Popescu V, Ran N C G, Barkhof F, Chard D T, Wheeler-Kingshott C A, Vrenken H
Department of Radiology and Nuclear Medicine, VU University Medical Center, Amsterdam, The Netherlands.
NMR Research Unit, Queen Square Multiple Sclerosis Centre, University College London (UCL) Institute of Neurology, London, UK ; National Institute for Health Research (NIHR), University College London Hospitals (UCLH), Biomedical Research Centre, London, UK.
Neuroimage Clin. 2014 Jan 18;4:366-73. doi: 10.1016/j.nicl.2014.01.004. eCollection 2014.
In multiple sclerosis (MS), brain atrophy quantification is affected by white matter lesions. LEAP and FSL-lesion_filling, replace lesion voxels with white matter intensities; however, they require precise lesion identification on 3DT1-images.
To determine whether 2DT2 lesion masks co-registered to 3DT1 images, yield grey and white matter volumes comparable to precise lesion masks.
2DT2 lesion masks were linearly co-registered to 20 3DT1-images of MS patients, with nearest-neighbor (NNI), and tri-linear interpolation. As gold-standard, lesion masks were manually outlined on 3DT1-images. LEAP and FSL-lesion_filling were applied with each lesion mask. Grey (GM) and white matter (WM) volumes were quantified with FSL-FAST, and deep gray matter (DGM) volumes using FSL-FIRST. Volumes were compared between lesion mask types using paired Wilcoxon tests.

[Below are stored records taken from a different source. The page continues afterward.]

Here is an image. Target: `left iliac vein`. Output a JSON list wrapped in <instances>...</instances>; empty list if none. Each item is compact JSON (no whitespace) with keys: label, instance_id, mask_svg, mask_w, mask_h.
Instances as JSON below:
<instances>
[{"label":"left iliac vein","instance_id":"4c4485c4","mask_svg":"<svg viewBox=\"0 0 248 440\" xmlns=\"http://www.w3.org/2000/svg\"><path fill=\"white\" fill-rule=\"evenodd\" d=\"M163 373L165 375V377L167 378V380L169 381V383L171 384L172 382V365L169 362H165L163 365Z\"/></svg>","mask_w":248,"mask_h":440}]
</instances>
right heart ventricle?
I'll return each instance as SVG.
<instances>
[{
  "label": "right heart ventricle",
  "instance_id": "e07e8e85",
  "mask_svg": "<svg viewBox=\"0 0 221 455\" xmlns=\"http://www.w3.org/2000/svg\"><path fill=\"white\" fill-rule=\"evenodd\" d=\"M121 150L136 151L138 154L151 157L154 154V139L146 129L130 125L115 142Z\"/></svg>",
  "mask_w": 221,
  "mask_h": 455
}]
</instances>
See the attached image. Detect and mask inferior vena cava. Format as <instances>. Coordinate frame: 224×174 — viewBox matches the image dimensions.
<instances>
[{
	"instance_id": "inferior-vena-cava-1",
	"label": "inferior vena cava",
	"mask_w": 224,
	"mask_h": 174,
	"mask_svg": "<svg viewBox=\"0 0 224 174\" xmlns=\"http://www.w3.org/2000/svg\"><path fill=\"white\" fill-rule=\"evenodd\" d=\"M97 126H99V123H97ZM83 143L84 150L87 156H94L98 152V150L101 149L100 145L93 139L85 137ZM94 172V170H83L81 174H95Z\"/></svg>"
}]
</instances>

Lesion-filling with gold-standard lesion masks compared to native images reduced GM overestimation by 1.93 mL (p < .001) for LEAP, and 1.21 mL (p = .002) for FSL-lesion_filling. Similar effects were achieved with NNI lesion masks from 2DT2. Global WM underestimation was not significantly influenced. GM and WM volumes from NNI, did not differ significantly from gold-standard. GM segmentation differed between lesion masks in the lesion area, and also elsewhere. Using the gold-standard, FSL-FAST quantified as GM on average 0.4% of the lesion area with LEAP and 24.5% with FSL-lesion_filling. Lesion-filling did not influence DGM volumes from FSL-FIRST.
These results demonstrate that for global GM volumetry, precise lesion masks on 3DT1 images can be replaced by co-registered 2DT2 lesion masks. This makes lesion-filling a feasible method for GM atrophy measurements in MS.

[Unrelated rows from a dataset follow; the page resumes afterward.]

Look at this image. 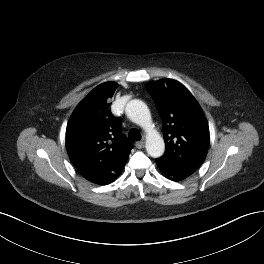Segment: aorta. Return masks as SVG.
Masks as SVG:
<instances>
[{
    "label": "aorta",
    "instance_id": "1",
    "mask_svg": "<svg viewBox=\"0 0 264 264\" xmlns=\"http://www.w3.org/2000/svg\"><path fill=\"white\" fill-rule=\"evenodd\" d=\"M126 115L137 125L147 131L146 150L153 158H158L165 151L164 140L161 135L152 129L151 114L147 105L141 100H131L126 105Z\"/></svg>",
    "mask_w": 264,
    "mask_h": 264
}]
</instances>
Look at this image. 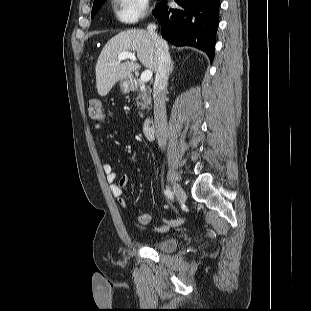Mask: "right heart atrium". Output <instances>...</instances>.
Wrapping results in <instances>:
<instances>
[{
    "mask_svg": "<svg viewBox=\"0 0 311 311\" xmlns=\"http://www.w3.org/2000/svg\"><path fill=\"white\" fill-rule=\"evenodd\" d=\"M115 16L125 25H134L148 12L149 0H113Z\"/></svg>",
    "mask_w": 311,
    "mask_h": 311,
    "instance_id": "d8ad5b80",
    "label": "right heart atrium"
}]
</instances>
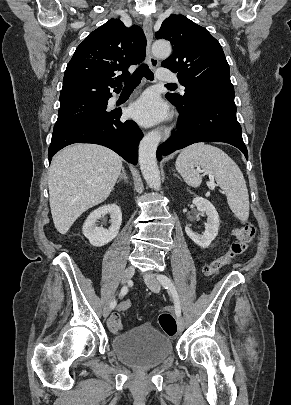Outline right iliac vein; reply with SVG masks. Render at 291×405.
<instances>
[{
	"label": "right iliac vein",
	"mask_w": 291,
	"mask_h": 405,
	"mask_svg": "<svg viewBox=\"0 0 291 405\" xmlns=\"http://www.w3.org/2000/svg\"><path fill=\"white\" fill-rule=\"evenodd\" d=\"M134 272H135V268L133 266L127 267L122 275L121 284L127 283L134 275ZM111 310H112V308L110 306V303L106 304L103 309V316L108 317L109 314L111 313Z\"/></svg>",
	"instance_id": "obj_1"
}]
</instances>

在多发性硬化症(MS)中,脑萎缩的量化受到白质病变的影响。LEAP和FSL-lesion_filling方法通过用白质强度替换病变体素来处理病变;然而,它们需要在3D T1图像上精确识别病变。
确定与3D T1图像配准的2D T2病变掩码是否能产生与精确病变掩码相当的灰质和白质体积。

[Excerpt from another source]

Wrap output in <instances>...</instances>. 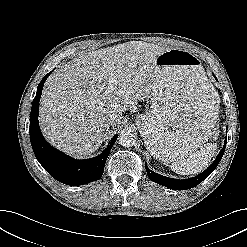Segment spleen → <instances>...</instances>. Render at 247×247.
Masks as SVG:
<instances>
[{"mask_svg": "<svg viewBox=\"0 0 247 247\" xmlns=\"http://www.w3.org/2000/svg\"><path fill=\"white\" fill-rule=\"evenodd\" d=\"M212 129L214 131L211 132L210 136H212V138L216 140L219 131L217 130V128H214V125ZM216 150L217 145L215 143H207L201 147L200 151H196L187 159L173 162L170 167L172 171L180 175H190L199 173L203 171L206 167H208L209 162L216 153Z\"/></svg>", "mask_w": 247, "mask_h": 247, "instance_id": "spleen-1", "label": "spleen"}]
</instances>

使用最近邻插值(NNI)和三线性插值将2D T2病变掩码线性配准到20例MS患者的3D T1图像上。作为金标准,在3D T1图像上手动勾勒病变掩码。对每个病变掩码应用LEAP和FSL-lesion_filling方法。使用FSL-FAST量化灰质(GM)和白质(WM)体积,使用FSL-FIRST量化深部灰质(DGM)体积。使用配对Wilcoxon检验比较不同病变掩码类型之间的体积。
与原始图像相比,使用金标准病变掩码进行病变填充时,LEAP方法使GM高估减少了1.93 mL(p <.001),FSL-lesion_filling方法使GM高估减少了1.21 mL(p =.002)。2D T2的NNI病变掩码也有类似效果。整体WM低估没有受到显著影响。NNI的GM和WM体积与金标准没有显著差异。病变区域及其他部位的病变掩码之间的GM分割存在差异。使用金标准时,FSL-FAST将LEAP方法处理的病变区域平均0.4%量化为GM,将FSL-lesion_filling方法处理的病变区域平均24.5%量化为GM。病变填充不影响FSL-FIRST的DGM体积。
这些结果表明,对于整体GM体积测量,3D T1图像上的精确病变掩码可以被配准的2D T2病变掩码替代。这使得病变填充成为MS中GM萎缩测量的一种可行方法。